Halibut on a Bed of Vegetables Recipe
- 2 tablespoons olive oil
- ½ red pepper, cored, deseeded and roughly chopped
- ½ green pepper, cored, deseeded and roughly chopped
- 2 oz (50 g) mushrooms, sliced
- 1 zucchini, sliced length-ways into 3 cm/1½ inch pieces
- ½ eggplant, sliced length-ways into 3 cm/ 1½ inch pieces
- 2 tomatoes, skinned and chopped
- 1 tablespoon tomato purée
- 2 halibut steaks, about 5-6 oz (150-175 g) each
- 2 oz (50 g) butter
- Salt and pepper
- 2 tablespoons chopped mixed parsley, tarragon and chives
- Heat the oil in a large saucepan, add the red and green peppers, mushrooms, zucchini, eggplant, tomatoes and tomato purée and fry for 15-20 minutes over a moderate heat, stirring occasionally.

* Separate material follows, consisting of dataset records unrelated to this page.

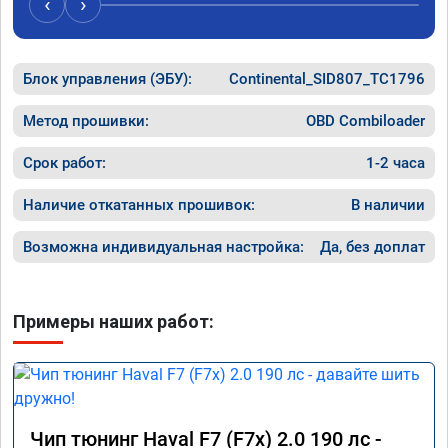
‹
›
Блок управления (ЭБУ):
Continental_SID807_TC1796
Метод прошивки:
OBD Combiloader
Срок работ:
1-2 часа
Наличие откатанных прошивок:
В наличии
Возможна индивидуальная настройка:
Да, без доплат
Примеры наших работ:
Чип тюнинг Haval F7 (F7x) 2.0 190 лс -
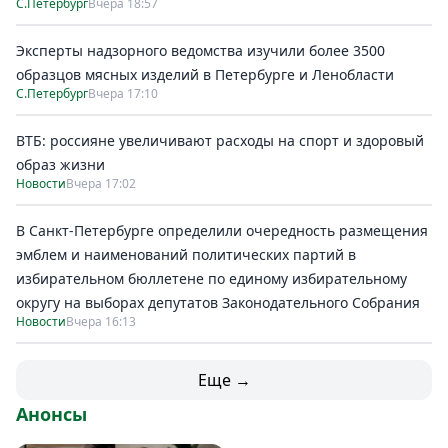
С.Петербург
Вчера 18:57
Эксперты надзорного ведомства изучили более 3500
образцов мясных изделий в Петербурге и Ленобласти
С.Петербург
Вчера 17:10
ВТБ: россияне увеличивают расходы на спорт и здоровый
образ жизни
Новости
Вчера 17:02
В Санкт-Петербурге определили очередность размещения
эмблем и наименований политических партий в
избирательном бюллетене по единому избирательному
округу на выборах депутатов Законодательного Собрания
Новости
Вчера 16:13
Еще →
Анонсы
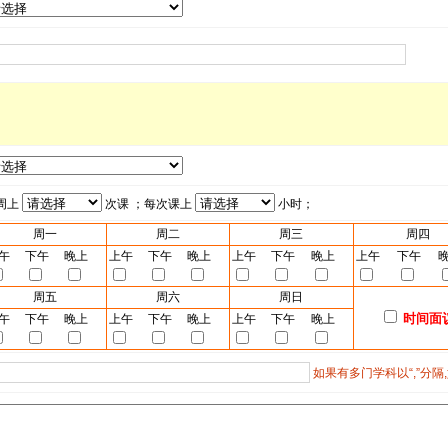
周上
次课 ；每次课上
小时；
周一
周二
周三
周四
午
下午
晚上
上午
下午
晚上
上午
下午
晚上
上午
下午
周五
周六
周日
时间面
午
下午
晚上
上午
下午
晚上
上午
下午
晚上
如果有多门学科以“,”分隔,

- Meanwhile, line a baking sheet with a large piece of foil, allowing sufficient to fold over comfortably. Place the fish on the foil, dot with butter, season with salt and pepper and fold the foil loosely over the fish. Bake in a preheated oven, 200°C (400°F), Gas Mark 6, for 18—20 minutes until cooked through.
- When the fish and vegetables are cooked, season to taste and add more herbs or tomato purée if necessary. Spoon the vegetables on to warmed plates and put the halibut on top. Serve immediately.